PROBLEM REQUIREMENTS — Repeat the data below in full. Pictures must not be part of the copy.

ENTRIES PROVIDED —
******************************

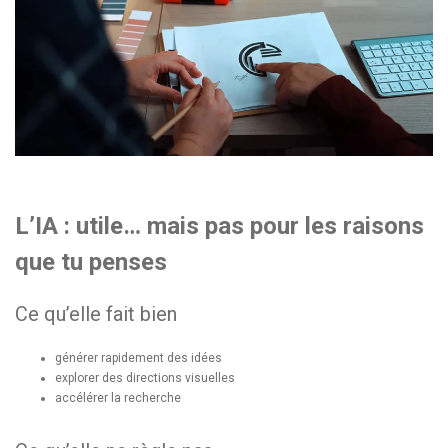
L’IA : utile… mais pas pour les raisons
que tu penses
Ce qu’elle fait bien
générer rapidement des idées
explorer des directions visuelles
accélérer la recherche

******************************

RESPONSE BELOW —
L’IA : utile… mais pas pour les raisons
que tu penses
Ce qu’elle fait bien
générer rapidement des idées
explorer des directions visuelles
accélérer la recherche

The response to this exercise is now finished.